Understanding Obesity

Before you can truly understand bariatric surgery – and the reason that so many people turn to it as a last resort – you must understand obesity itself. Sadly, there are many people who consider obesity to be some sort of moral failure on the part of the overweight person – an inherent weakness that does not allow them to say no to food. But the staggering facts tell us that obesity is a medical epidemic that kills people. Obesity is a complicated physical and emotional condition that is responsible for an estimated 400,000 deaths every year.

In 2004 the U.S. Centers for Disease Control and Prevention (CDC) ranked obesity as the number one health risk facing America, because obesity-related – and therefore preventable – conditions such as stroke, type 2 diabetes, and heart disease have had an increasingly devastating impact on our population.

So what’s the difference between being overweight and being obese?

Weight standards are measured by Body Mass Index or BMI – a calculation of a person’s weight relative to his or her height.
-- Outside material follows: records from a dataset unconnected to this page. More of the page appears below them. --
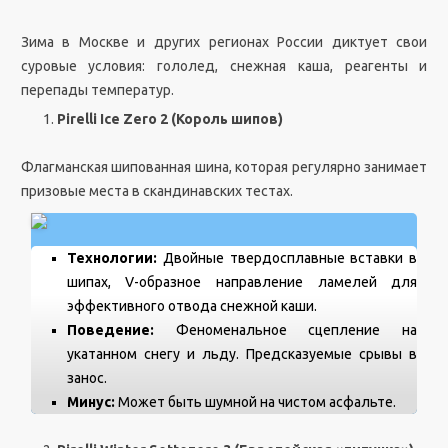
Зима в Москве и других регионах России диктует свои
суровые условия: гололед, снежная каша, реагенты и
перепады температур.
Pirelli Ice Zero 2 (Король шипов)
Флагманская шипованная шина, которая регулярно занимает
призовые места в скандинавских тестах.
Технологии:
Двойные твердосплавные вставки в
шипах, V-образное направление ламелей для
эффективного отвода снежной каши.
Поведение:
Феноменальное сцепление на
укатанном снегу и льду. Предсказуемые срывы в
занос.
Минус:
Может быть шумной на чистом асфальте.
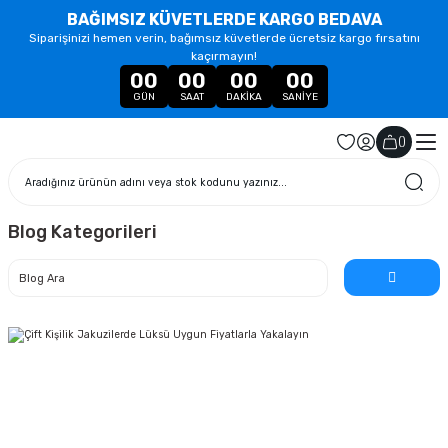
BAĞIMSIZ KÜVETLERDE KARGO BEDAVA
Siparişinizi hemen verin, bağımsız küvetlerde ücretsiz kargo fırsatını
kaçırmayın!
00
00
00
00
GÜN
SAAT
DAKIKA
SANIYE
(
)
Blog Kategorileri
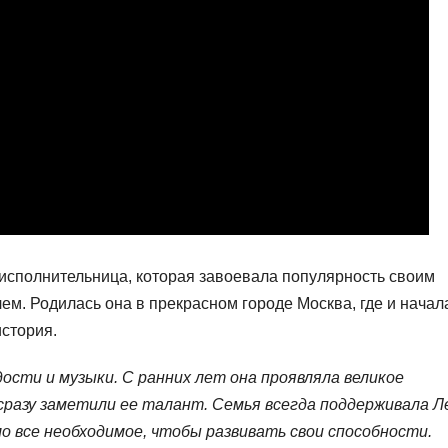
исполнительница, которая завоевала популярность своим
м. Родилась она в прекрасном городе Москва, где и начал
история.
сти и музыки. С ранних лет она проявляла великое
 сразу заметили ее талант. Семья всегда поддерживала Л
ло все необходимое, чтобы развивать свои способности.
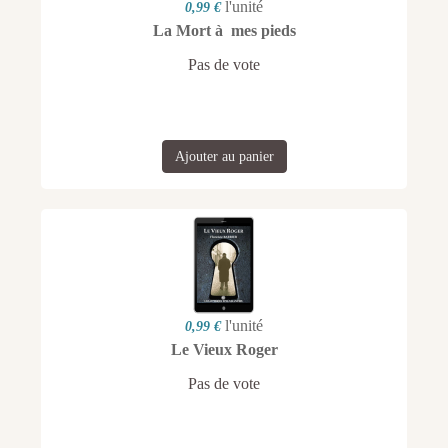
l'unité
0,99 €
La Mort à mes pieds
Pas de vote
Ajouter au panier
l'unité
0,99 €
Le Vieux Roger
Pas de vote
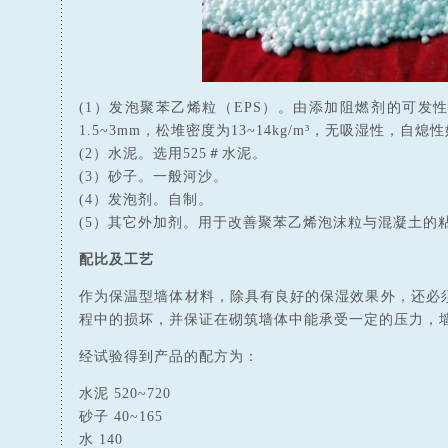
(1）发泡聚苯乙烯粒（EPS）。由添加阻燃剂的可发
1.5~3mm，松堆密度为13~14kg/m³，无吸湿性，
(2）水泥。选用525＃水泥。
(3）砂子。一般河沙。
(4）发泡剂。自制。
(5）其它外加剂。用于改善聚苯乙烯泡沫粒与混凝土的
配比及工艺
作为保温型墙体材料，除具有良好的保湿效果外，还必
程中的损坏，并保证在砌筑墙体中能承受一定的压力，
经试验得到产品的配方为：
水泥 520~720
砂子 40~165
水 140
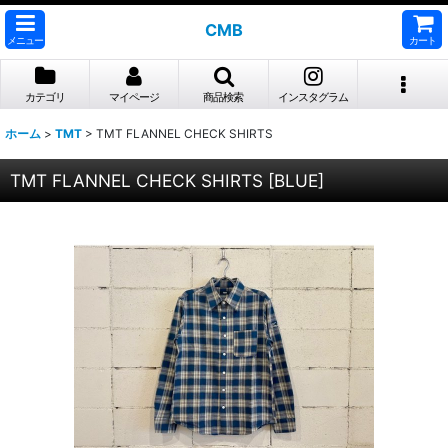
CMB
メニュー
カート
カテゴリ
マイページ
商品検索
インスタグラム
ホーム
>
TMT
>
TMT FLANNEL CHECK SHIRTS
TMT FLANNEL CHECK SHIRTS
[
BLUE
]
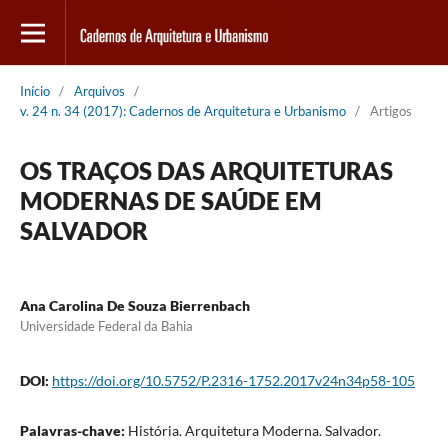
Início
/
Arquivos
/
v. 24 n. 34 (2017): Cadernos de Arquitetura e Urbanismo
/
Artigos
OS TRAÇOS DAS ARQUITETURAS
MODERNAS DE SAÚDE EM
SALVADOR
Ana Carolina De Souza Bierrenbach
Universidade Federal da Bahia
DOI:
https://doi.org/10.5752/P.2316-1752.2017v24n34p58-105
Palavras-chave:
História. Arquitetura Moderna. Salvador.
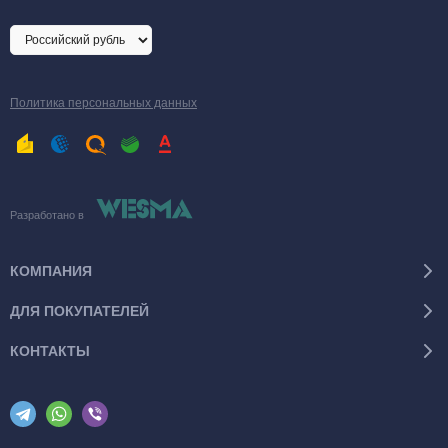
Политика персональных данных
Разработано в
КОМПАНИЯ
ДЛЯ ПОКУПАТЕЛЕЙ
КОНТАКТЫ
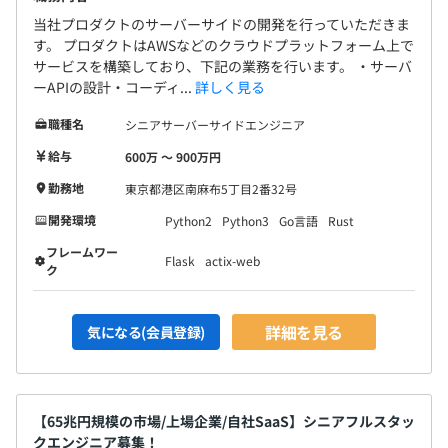
当社プロダクトのサーバーサイドの開発を行っていただきま
す。 プロダクトはAWSなどのクラウドプラットフォーム上で
サービスを構築しており、下記の業務を行います。 ・サーバ
ーAPIの設計・コーディ...
詳しく見る
職種名
シニアサーバーサイドエンジニア
給与
600万 〜 900万円
勤務地
東京都港区南麻布5丁目2番32号
開発環境
Python2
Python3
Go言語
Rust
フレームワー
Flask
actix-web
ク
詳細を見る
気になる(会員登録)
【65兆円規模の市場/上場企業/自社SaaS】シニアフルスタッ
クエンジニア募集！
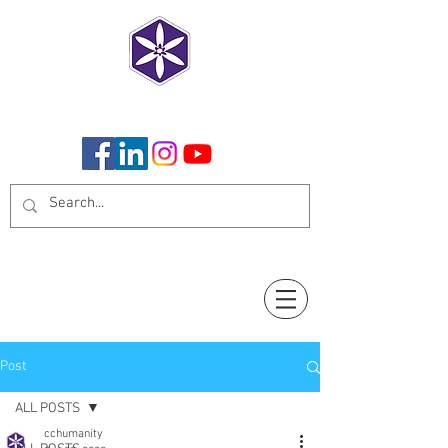
CoCreate Humanity
Post
ALL POSTS
cchumanity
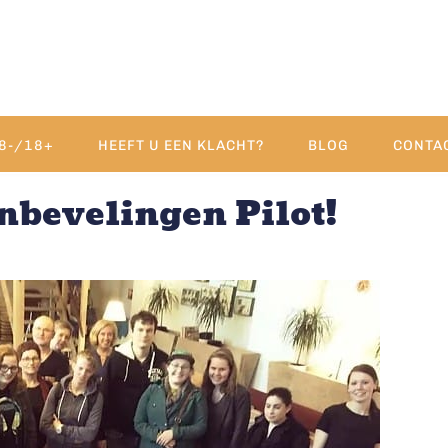
8-/18+
HEEFT U EEN KLACHT?
BLOG
CONTA
nbevelingen Pilot!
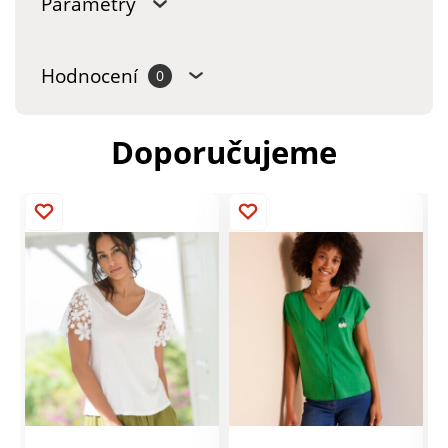
Parametry
Hodnocení
0
Doporučujeme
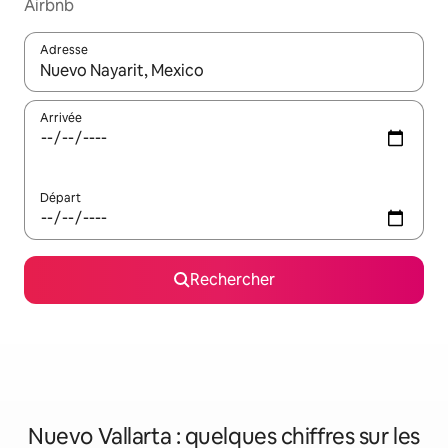
Airbnb
Adresse
Lorsque les résultats s'affichent, utilisez les flèches vers le hau
Arrivée
Départ
Rechercher
Nuevo Vallarta : quelques chiffres sur les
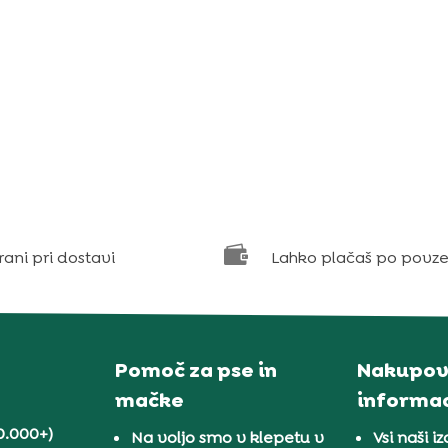

rani pri dostavi
Lahko plačaš po povze
Pomoč za pse in
Nakupov
mačke
informac
0.000+)
Na voljo smo v klepetu v
Vsi naši iz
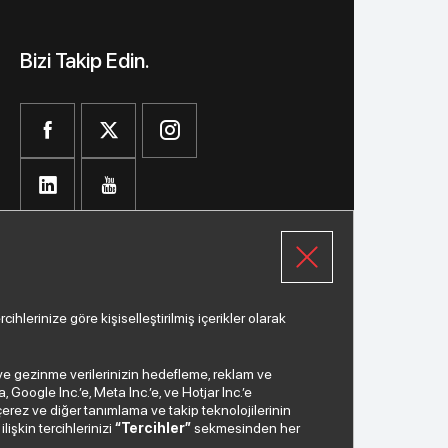
Bizi Takip Edin.
lerinize göre kişiselleştirilmiş içerikler olarak
a ve gezinme verilerinizin hedefleme, reklam ve
Google Inc.’e, Meta Inc.’e, ve Hotjar Inc.’e
Çağrı Merkezi
çerez ve diğer tanımlama ve takip teknolojilerinin
lişkin tercihlerinizi
“Tercihler”
sekmesinden her
0850
200 2 888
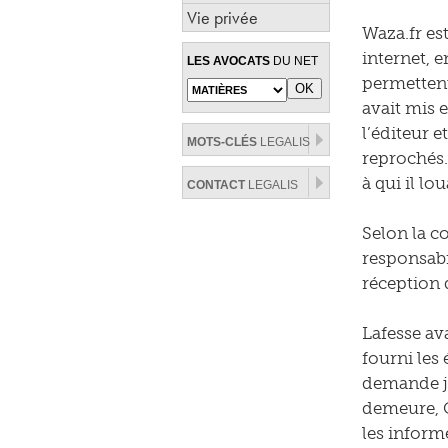
Vie privée
Waza.fr es
internet, e
LES AVOCATS
DU NET
permettent
avait mis 
l’éditeur 
MOTS-CLÉS
LEGALIS
reprochés.
à qui il lo
CONTACT
LEGALIS
Selon la c
responsabi
réception 
Lafesse av
fourni les 
demande ju
demeure, O
les informe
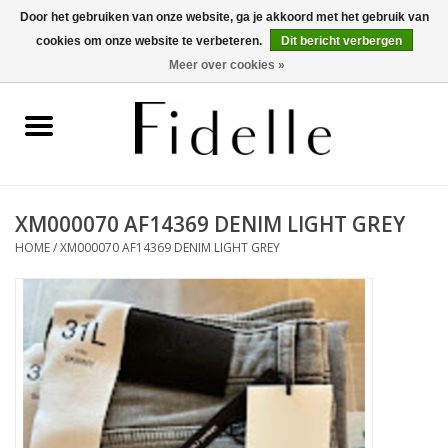
Door het gebruiken van onze website, ga je akkoord met het gebruik van
cookies om onze website te verbeteren.
Dit bericht verbergen
0 Artikelen - €0,00
Meer over cookies »
Home
Dameskleding
Herenkleding
XM000070 AF14369 DENIM LIGHT GREY
HOME
/
XM000070 AF14369 DENIM LIGHT GREY
Schoenen
OUTLET
Merken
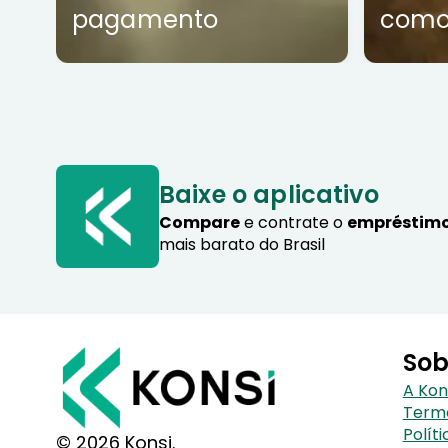
pagamento
como
Baixe o aplicativo
Compare
e contrate o
empréstimo
mais barato do Brasil
Sob
A Kon
Term
Polít
© 2026 Konsi.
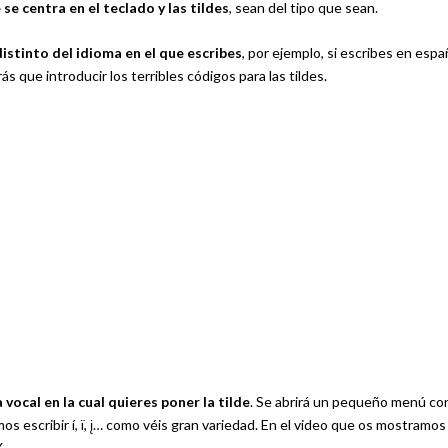
se centra en el teclado y las tildes
, sean del tipo que sean.
distinto del idioma en el que escribes
, por ejemplo, si escribes en espa
s que introducir los terribles códigos para las tildes.
vocal en la cual quieres poner la tilde
. Se abrirá un pequeño menú con
os escribir í, ï, į… como véis gran variedad. En el video que os mostramos
.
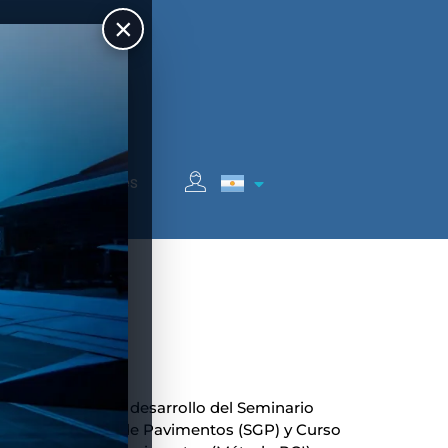
×
Auspiciantes
 a cabo durante el desarrollo del Seminario
as de Gerencia de Pavimentos (SGP) y Curso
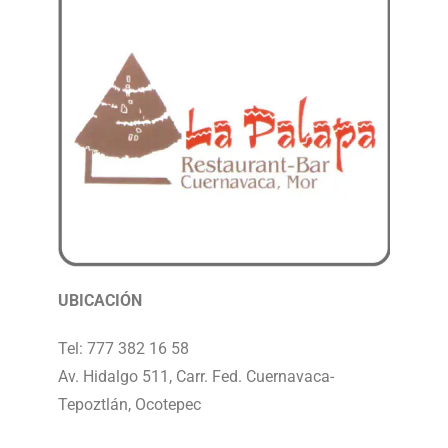
UBICACIÓN
Tel: 777 382 16 58
Av. Hidalgo 511, Carr. Fed. Cuernavaca-
Tepoztlán, Ocotepec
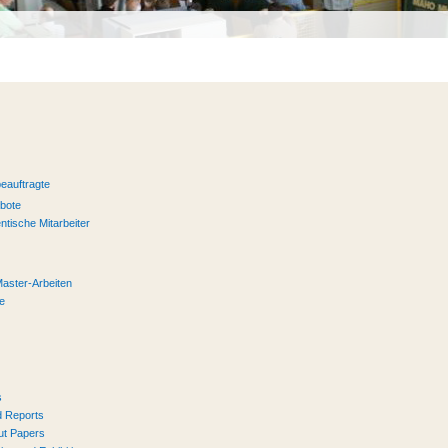
eauftragte
ebote
ntische Mitarbeiter
Master-Arbeiten
te
s
 Reports
ut Papers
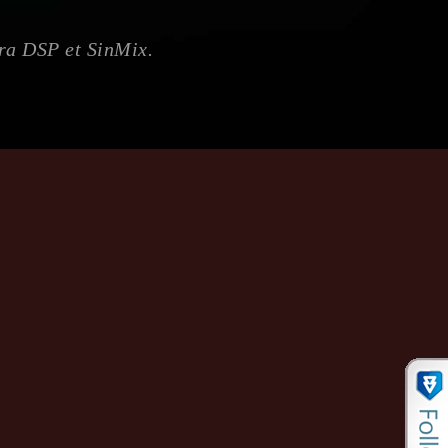
ora DSP et SinMix.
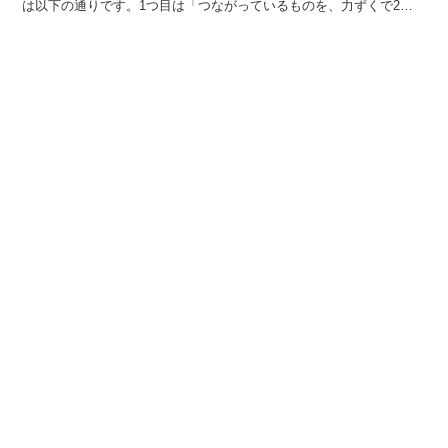
は以下の通りです。1つ目は「つながっているものを、力ずくで2つ
に引きはがすこと」という意味で、布や紙などやわらかい物...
The standard for recommended weight has been set by assessing the BMIs from a general sampling of the U.S. population.

Overweight, as defined by the National Institutes of Health (NIH), is when an individual is at least 10% over his or her recommended weight, or has a BMI between 25 and 29.9.

An adult is considered obese when they are at least 30% over their ideal weight for their specified height or with a BMI of 30 or over.

The measurement of body mass index can be tricky because while it calculates body weight to height, it does not directly measure body fat. So, there are some people – especially athletes  – who tend to have higher muscle mass and, as a result, may be considered obese by BMI standards. That’s why it’s so important to assess your BMI and weight goals under the care of a doctor.

My BMI says I’m overweight or obese. What conditions am I at risk of developing?

Being overweight or obese puts you at risk for:

  • Respiratory Conditions
  • Type 2 Diabetes
  • Stroke
  • High Blood Pressure/Hypertension
  • Coronary Heart Disease
  • High Cholesterol
  • Endometrial, Breast, and Colon Cancers
  • Gynecological Problems Including Abnormal Menses and Infertility
  • Sleep Apnea
  • Osteoarthritis and Other Joint Conditions
  • Liver and Gallbladder Disease

Based on this list, it’s not surprising that in 2008, medical costs pertaining to obesity and its related conditions in the U.S. came with the shocking price tag of $147 billion. In fact, those who are obese have medical costs of more than $1,400 more than those who are considered normal weight.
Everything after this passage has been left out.